---------- DATA SECTION
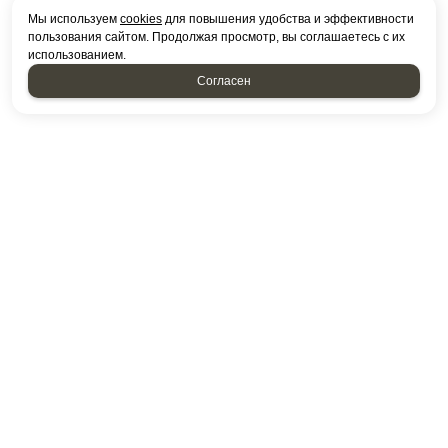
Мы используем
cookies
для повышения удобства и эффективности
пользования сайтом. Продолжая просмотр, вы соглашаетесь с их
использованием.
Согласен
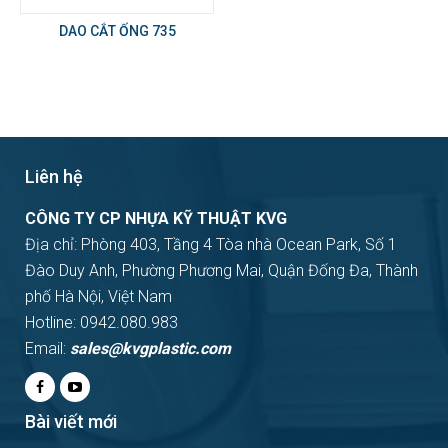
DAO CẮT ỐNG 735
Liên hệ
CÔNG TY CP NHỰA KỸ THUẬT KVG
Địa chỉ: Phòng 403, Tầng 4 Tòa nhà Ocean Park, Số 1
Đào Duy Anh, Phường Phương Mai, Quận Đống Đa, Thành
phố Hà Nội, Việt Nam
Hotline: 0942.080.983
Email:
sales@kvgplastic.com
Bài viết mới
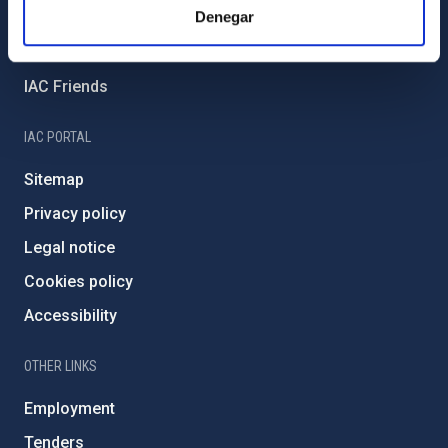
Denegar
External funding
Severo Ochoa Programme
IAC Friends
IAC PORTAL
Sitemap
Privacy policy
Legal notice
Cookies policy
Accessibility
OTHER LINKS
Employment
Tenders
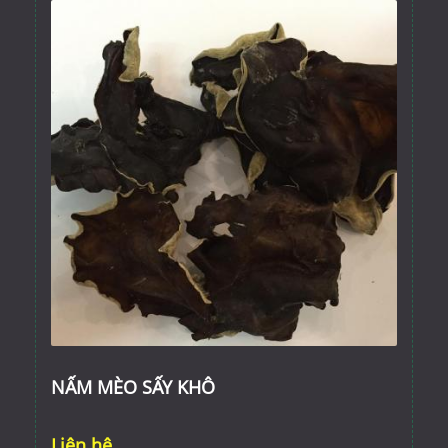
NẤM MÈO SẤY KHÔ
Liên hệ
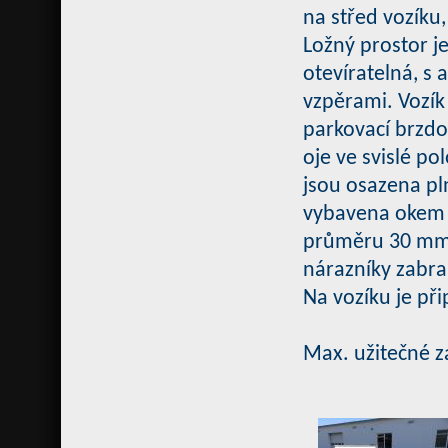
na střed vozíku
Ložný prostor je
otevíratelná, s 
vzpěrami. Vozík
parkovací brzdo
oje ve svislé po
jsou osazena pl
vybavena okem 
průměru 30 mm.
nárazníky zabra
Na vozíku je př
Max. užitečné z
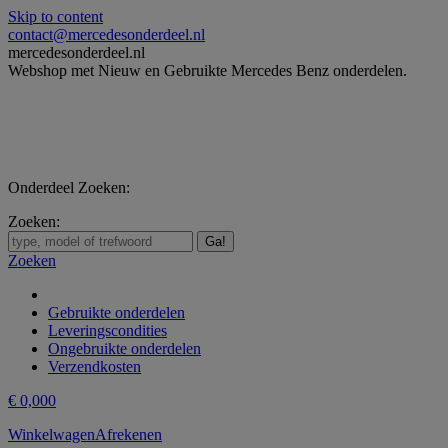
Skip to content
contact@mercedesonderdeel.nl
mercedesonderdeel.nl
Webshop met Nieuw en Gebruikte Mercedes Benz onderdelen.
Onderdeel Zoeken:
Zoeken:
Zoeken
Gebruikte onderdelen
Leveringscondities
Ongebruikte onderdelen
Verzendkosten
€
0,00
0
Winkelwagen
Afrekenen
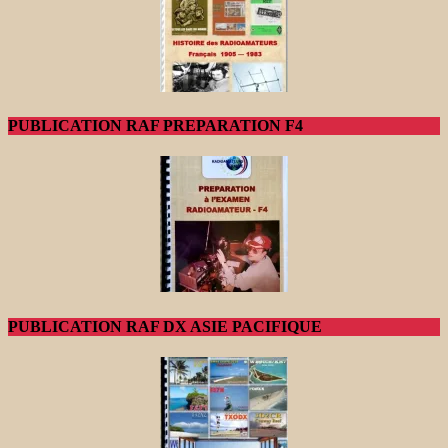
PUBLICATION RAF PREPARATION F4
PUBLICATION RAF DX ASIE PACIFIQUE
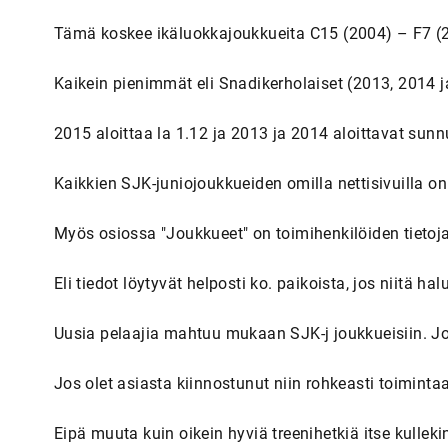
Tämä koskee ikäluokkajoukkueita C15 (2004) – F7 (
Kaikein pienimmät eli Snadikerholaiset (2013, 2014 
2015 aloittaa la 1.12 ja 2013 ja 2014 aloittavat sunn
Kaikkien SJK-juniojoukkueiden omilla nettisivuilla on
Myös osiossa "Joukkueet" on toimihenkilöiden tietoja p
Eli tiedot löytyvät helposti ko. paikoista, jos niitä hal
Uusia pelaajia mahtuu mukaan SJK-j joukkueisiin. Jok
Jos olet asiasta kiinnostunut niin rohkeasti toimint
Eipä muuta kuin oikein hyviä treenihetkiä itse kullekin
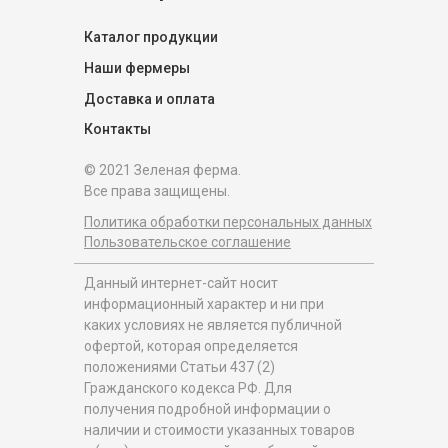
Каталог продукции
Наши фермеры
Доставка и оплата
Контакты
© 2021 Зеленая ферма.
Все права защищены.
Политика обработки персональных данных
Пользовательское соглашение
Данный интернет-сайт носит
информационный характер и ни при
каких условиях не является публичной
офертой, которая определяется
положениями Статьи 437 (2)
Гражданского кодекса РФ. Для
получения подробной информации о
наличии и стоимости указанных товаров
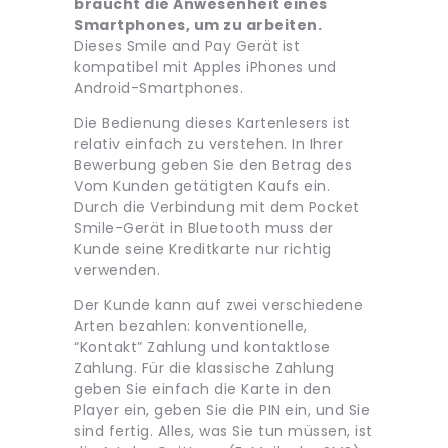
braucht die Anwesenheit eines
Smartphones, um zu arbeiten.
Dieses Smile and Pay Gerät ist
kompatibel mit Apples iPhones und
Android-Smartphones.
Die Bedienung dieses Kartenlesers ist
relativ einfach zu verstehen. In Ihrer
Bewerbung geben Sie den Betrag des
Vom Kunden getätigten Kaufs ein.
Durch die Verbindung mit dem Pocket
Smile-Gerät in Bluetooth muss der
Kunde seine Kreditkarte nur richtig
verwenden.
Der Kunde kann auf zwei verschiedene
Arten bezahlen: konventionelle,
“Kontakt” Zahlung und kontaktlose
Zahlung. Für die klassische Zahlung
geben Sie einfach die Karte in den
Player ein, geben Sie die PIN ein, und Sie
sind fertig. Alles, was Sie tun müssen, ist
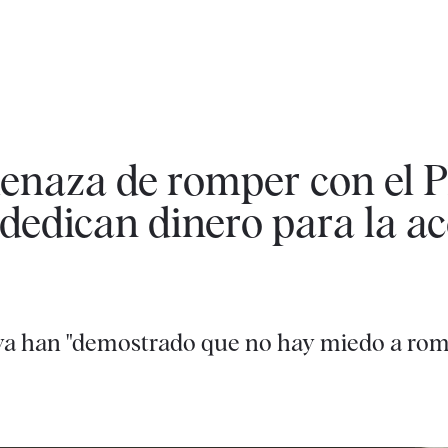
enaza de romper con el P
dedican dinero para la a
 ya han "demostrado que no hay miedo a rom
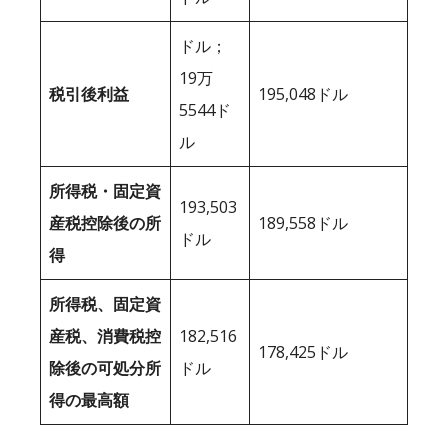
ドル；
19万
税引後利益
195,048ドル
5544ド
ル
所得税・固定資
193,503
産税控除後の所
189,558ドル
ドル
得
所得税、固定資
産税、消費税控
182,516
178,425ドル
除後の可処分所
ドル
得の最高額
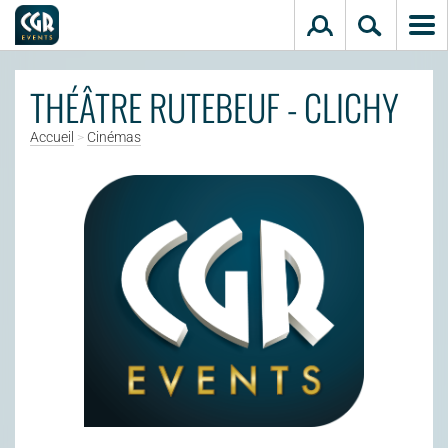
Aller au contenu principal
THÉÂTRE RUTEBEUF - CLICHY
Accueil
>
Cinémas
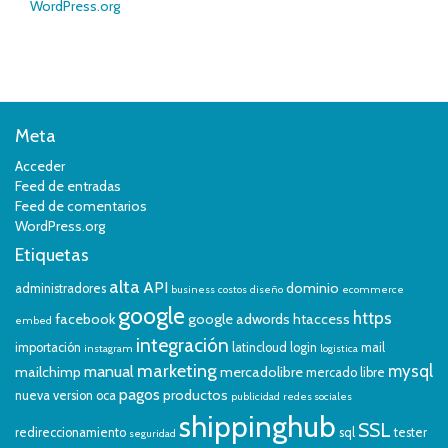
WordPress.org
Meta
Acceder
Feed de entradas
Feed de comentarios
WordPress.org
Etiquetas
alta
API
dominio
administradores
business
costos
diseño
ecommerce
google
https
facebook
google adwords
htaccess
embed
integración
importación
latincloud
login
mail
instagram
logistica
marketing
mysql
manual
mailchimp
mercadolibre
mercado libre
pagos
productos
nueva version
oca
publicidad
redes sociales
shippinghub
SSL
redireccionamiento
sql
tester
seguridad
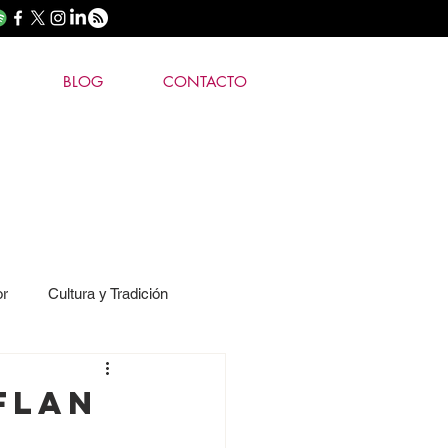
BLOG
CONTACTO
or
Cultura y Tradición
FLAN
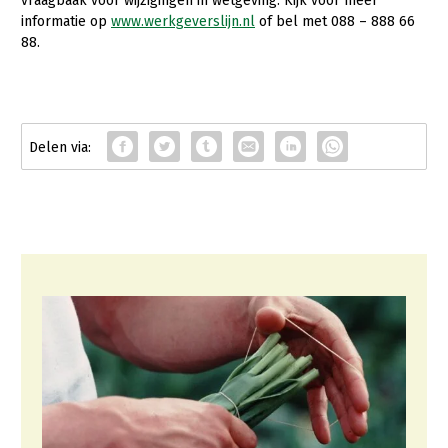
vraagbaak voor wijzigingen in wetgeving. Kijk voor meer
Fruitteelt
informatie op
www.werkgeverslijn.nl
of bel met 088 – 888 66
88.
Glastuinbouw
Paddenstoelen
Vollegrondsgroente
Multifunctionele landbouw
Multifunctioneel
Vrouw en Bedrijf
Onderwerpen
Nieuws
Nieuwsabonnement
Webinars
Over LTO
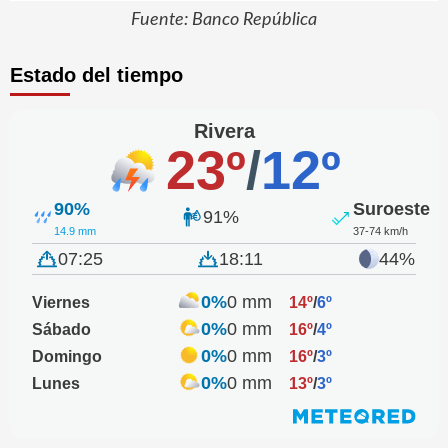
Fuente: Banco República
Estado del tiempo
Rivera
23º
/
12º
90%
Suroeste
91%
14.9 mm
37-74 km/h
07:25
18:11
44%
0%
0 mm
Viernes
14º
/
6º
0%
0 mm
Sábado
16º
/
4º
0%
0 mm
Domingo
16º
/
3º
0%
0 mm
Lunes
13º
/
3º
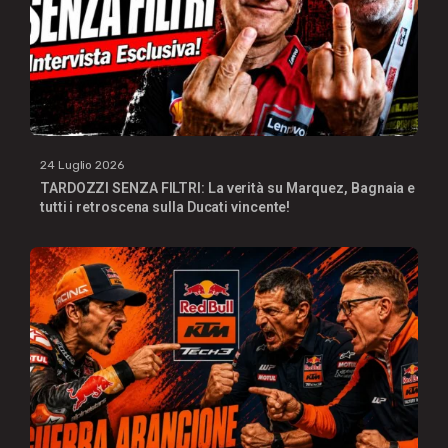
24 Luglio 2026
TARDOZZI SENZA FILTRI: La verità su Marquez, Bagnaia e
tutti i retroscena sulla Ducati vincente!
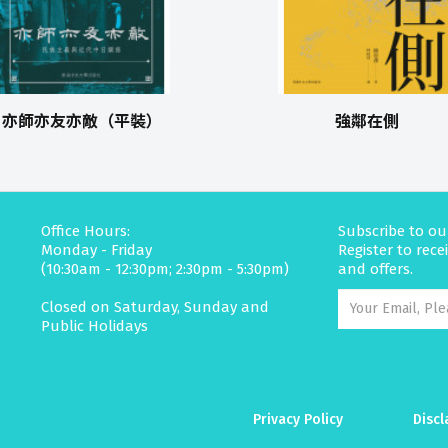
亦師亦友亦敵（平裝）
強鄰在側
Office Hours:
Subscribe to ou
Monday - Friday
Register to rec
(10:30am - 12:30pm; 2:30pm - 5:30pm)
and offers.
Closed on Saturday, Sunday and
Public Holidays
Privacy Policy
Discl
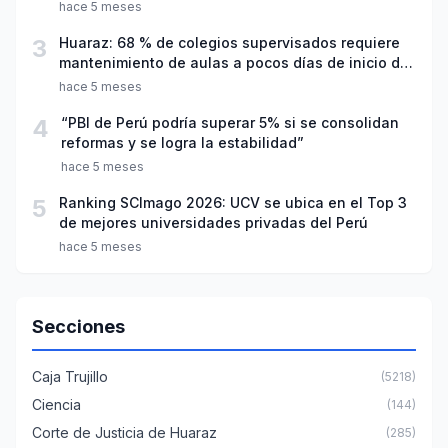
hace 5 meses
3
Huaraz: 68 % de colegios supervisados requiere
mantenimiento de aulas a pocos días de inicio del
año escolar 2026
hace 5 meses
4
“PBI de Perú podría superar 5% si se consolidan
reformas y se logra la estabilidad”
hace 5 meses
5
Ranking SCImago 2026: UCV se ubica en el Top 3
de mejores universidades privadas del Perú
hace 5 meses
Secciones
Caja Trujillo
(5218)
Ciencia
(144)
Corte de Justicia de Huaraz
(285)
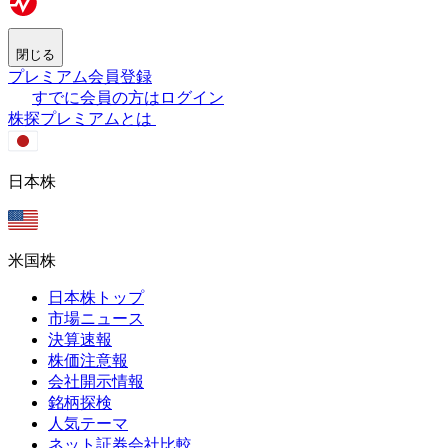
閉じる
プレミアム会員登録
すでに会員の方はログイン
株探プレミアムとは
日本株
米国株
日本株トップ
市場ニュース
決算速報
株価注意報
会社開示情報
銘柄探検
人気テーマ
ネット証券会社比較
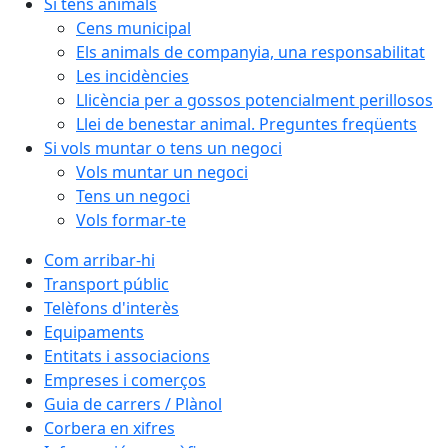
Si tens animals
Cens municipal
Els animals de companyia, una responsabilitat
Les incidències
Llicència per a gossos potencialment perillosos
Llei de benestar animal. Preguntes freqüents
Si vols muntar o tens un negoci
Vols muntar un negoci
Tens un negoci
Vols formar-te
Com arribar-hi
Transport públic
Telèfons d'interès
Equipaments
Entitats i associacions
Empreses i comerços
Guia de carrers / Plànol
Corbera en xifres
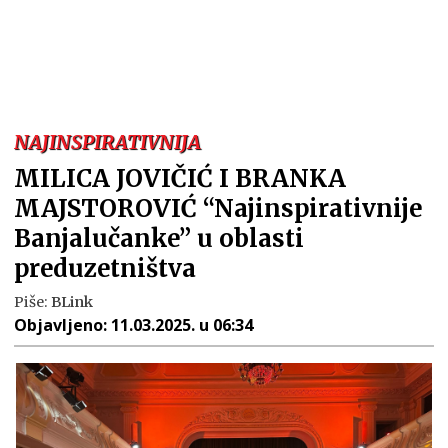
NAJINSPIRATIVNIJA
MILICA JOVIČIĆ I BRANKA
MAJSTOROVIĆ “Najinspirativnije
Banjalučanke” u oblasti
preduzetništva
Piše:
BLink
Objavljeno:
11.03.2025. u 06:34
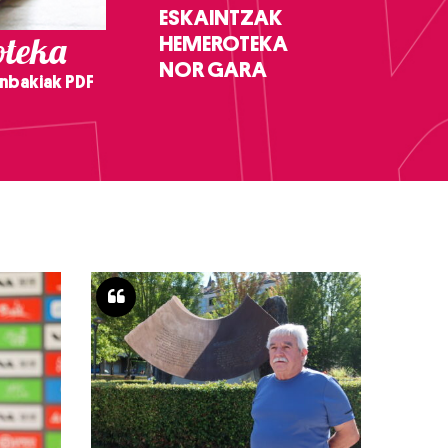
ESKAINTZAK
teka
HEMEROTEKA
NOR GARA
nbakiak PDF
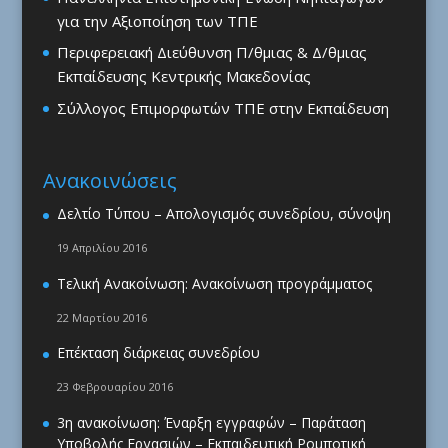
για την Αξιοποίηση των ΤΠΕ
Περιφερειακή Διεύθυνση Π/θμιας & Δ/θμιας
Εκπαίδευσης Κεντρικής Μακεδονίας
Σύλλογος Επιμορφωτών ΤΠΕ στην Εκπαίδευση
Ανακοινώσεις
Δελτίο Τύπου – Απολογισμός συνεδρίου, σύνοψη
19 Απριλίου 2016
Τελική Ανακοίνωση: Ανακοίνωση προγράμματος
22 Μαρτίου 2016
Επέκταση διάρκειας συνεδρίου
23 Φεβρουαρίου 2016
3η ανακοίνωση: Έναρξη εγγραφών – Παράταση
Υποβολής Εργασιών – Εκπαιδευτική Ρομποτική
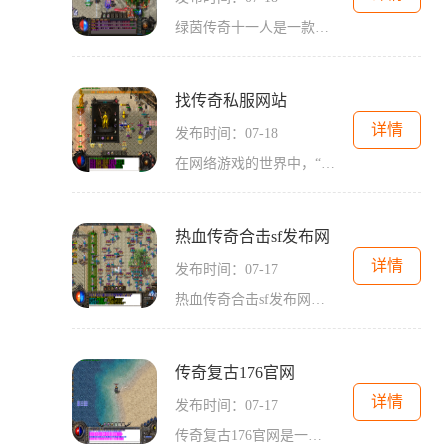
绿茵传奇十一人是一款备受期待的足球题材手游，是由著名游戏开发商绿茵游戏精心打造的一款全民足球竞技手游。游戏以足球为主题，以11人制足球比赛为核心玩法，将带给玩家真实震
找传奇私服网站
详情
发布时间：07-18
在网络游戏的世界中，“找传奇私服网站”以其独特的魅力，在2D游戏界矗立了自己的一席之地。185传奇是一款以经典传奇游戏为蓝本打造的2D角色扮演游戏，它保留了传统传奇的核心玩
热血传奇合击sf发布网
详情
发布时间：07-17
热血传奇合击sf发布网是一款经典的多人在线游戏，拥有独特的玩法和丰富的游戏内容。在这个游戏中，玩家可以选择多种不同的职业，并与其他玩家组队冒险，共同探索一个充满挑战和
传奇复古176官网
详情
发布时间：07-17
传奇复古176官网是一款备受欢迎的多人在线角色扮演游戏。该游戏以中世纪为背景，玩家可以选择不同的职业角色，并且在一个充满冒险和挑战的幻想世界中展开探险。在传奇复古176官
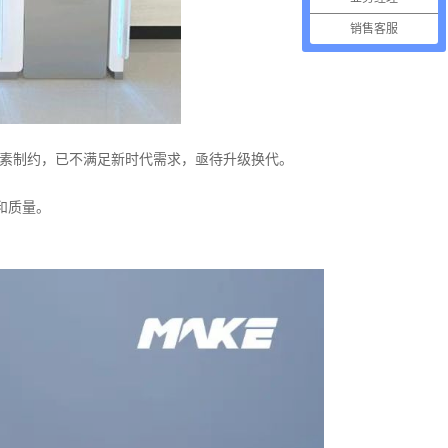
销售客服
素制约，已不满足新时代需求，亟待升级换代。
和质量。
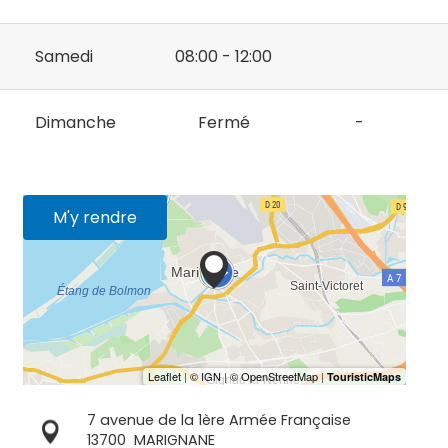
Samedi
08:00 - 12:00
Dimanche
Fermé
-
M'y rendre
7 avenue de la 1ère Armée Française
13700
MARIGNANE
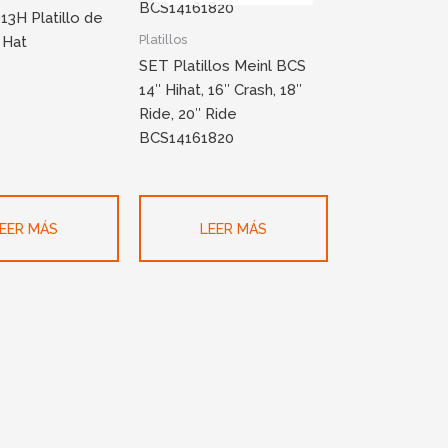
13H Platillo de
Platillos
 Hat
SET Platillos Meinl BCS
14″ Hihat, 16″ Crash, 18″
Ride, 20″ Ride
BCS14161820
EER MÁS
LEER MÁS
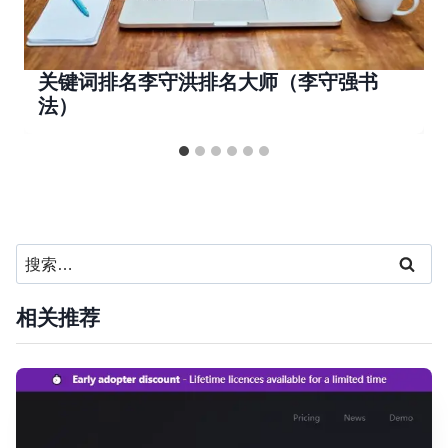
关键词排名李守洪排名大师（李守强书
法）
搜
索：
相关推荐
--------------------
WHAT TO WORK ON:
The string "einfach" shows up in some lines of the listing. Copy each such line.

EXERCISE RESPONSE:
relativ einfach zu verstehen. In Ihrer
geben Sie einfach die Karte in den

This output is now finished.